◆ **Records from a data source**

++++++++++

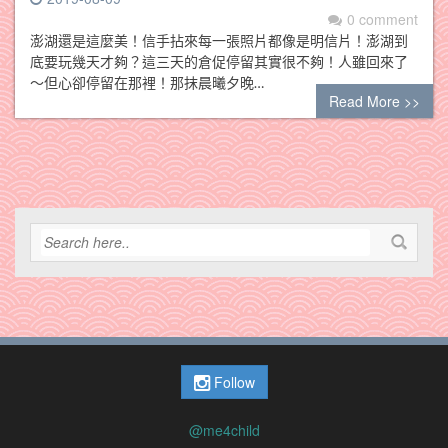
0 comment
澎湖還是這麼美！信手拈來每一張照片都像是明信片！澎湖到
底要玩幾天才夠？這三天的倉促停留其實很不夠！人雖回來了
～但心卻停留在那裡！那抹晨曦夕晚…
Read More >>
Follow
@me4child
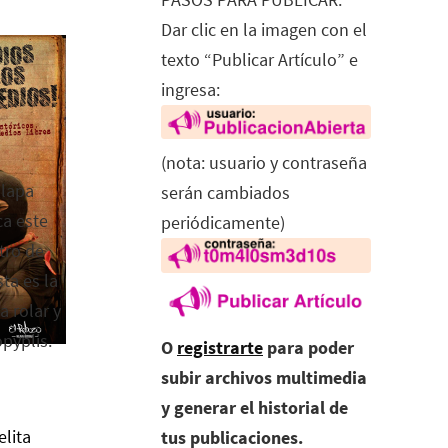
Dar clic en la imagen con el
texto “Publicar Artículo” e
ingresa:
(nota: usuario y contraseña
alapa
serán cambiados
ca este
periódicamente)
tro de
ta es la
a rolar y
opyplis.
O
registrarte
para poder
subir archivos multimedia
y generar el historial de
elita
tus publicaciones.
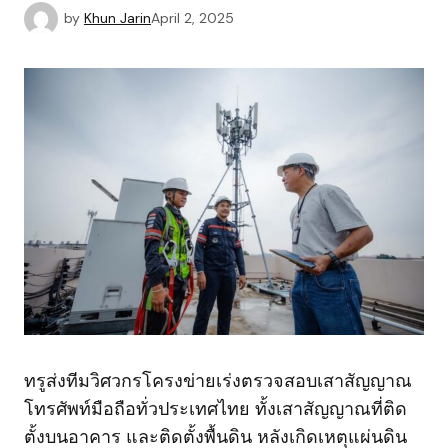
by
Khun Jarin
April 2, 2025
ทรูส่งทีมวิศวกรโครงข่ายเร่งตรวจสอบเสาสัญญาณ
โทรศัพท์มือถือทั่วประเทศไทย ทั้งเสาสัญญาณที่ติด
ตั้งบนอาคาร และติดตั้งพื้นดิน หลังเกิดเหตุแผ่นดิน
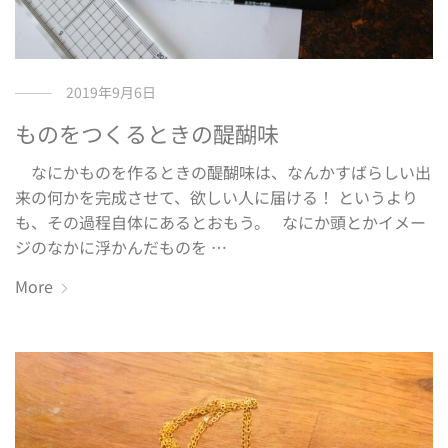
2019年9月6日
ものをつくるときの醍醐味
なにかものを作るときの醍醐味は、なんかすばらしい出
来の何かを完成させて、欲しい人に届ける！ というより
も、その過程自体にあるとおもう。 なにか頭とかイメー
ジのなかに浮かんだものを …
More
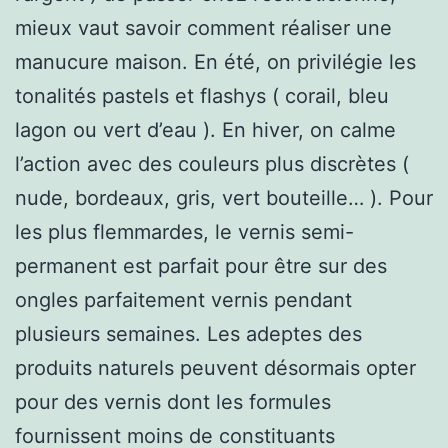
mieux vaut savoir comment réaliser une
manucure maison. En été, on privilégie les
tonalités pastels et flashys ( corail, bleu
lagon ou vert d’eau ). En hiver, on calme
l’action avec des couleurs plus discrètes (
nude, bordeaux, gris, vert bouteille… ). Pour
les plus flemmardes, le vernis semi-
permanent est parfait pour être sur des
ongles parfaitement vernis pendant
plusieurs semaines. Les adeptes des
produits naturels peuvent désormais opter
pour des vernis dont les formules
fournissent moins de constituants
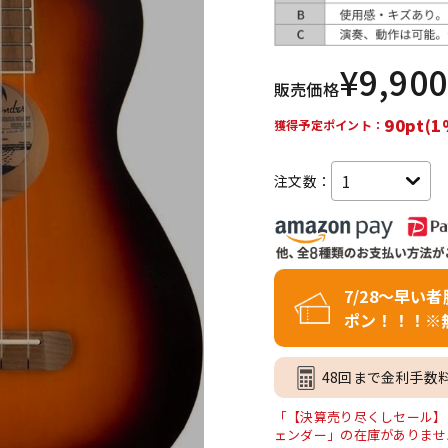
DTM オンラ
レコーディン
イン納品
グ機器
¥
9,900
販売価格
ジ
90pt(1
獲得予定ポイント：
注文数：
7/28～早い
ポン！！！※
48回まで金利手数
「【決算売り尽くしセール】【B級特価】
ェンダー」の在庫がありませ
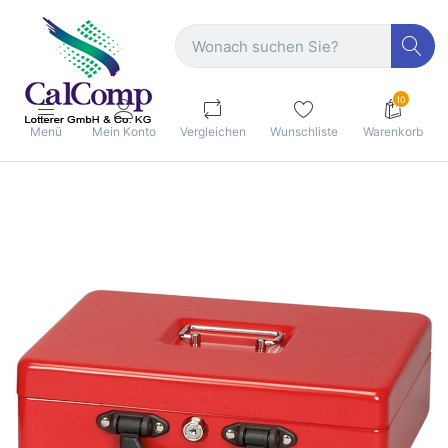
10
Menü
Mein Konto
Vergleichen
Wunschliste
Warenkorb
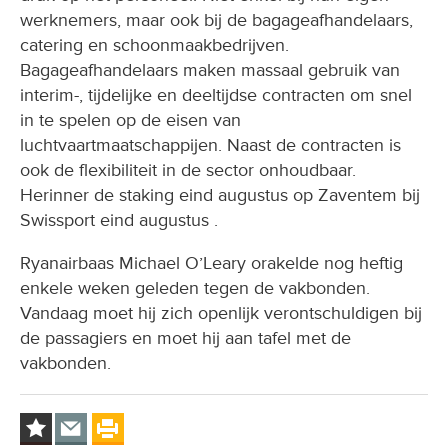
werknemers, maar ook bij de bagageafhandelaars,
catering en schoonmaakbedrijven.
Bagageafhandelaars maken massaal gebruik van
interim-, tijdelijke en deeltijdse contracten om snel
in te spelen op de eisen van
luchtvaartmaatschappijen. Naast de contracten is
ook de flexibiliteit in de sector onhoudbaar.
Herinner de staking eind augustus op Zaventem bij
Swissport eind augustus .
Ryanairbaas Michael O’Leary orakelde nog heftig
enkele weken geleden tegen de vakbonden.
Vandaag moet hij zich openlijk verontschuldigen bij
de passagiers en moet hij aan tafel met de
vakbonden.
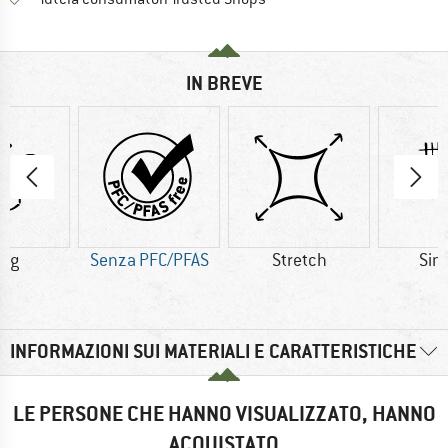
IN BREVE
4 g
Senza PFC/PFAS
Stretch
Sint
INFORMAZIONI SUI MATERIALI E CARATTERISTICHE
LE PERSONE CHE HANNO VISUALIZZATO, HANNO
ACQUISTATO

++++++++++

◆ **AIM OF THE EXERCISE**
Check each line above for "vakbonden" and please state only how many have it.

◆ **WRITTEN SOLUTION**
2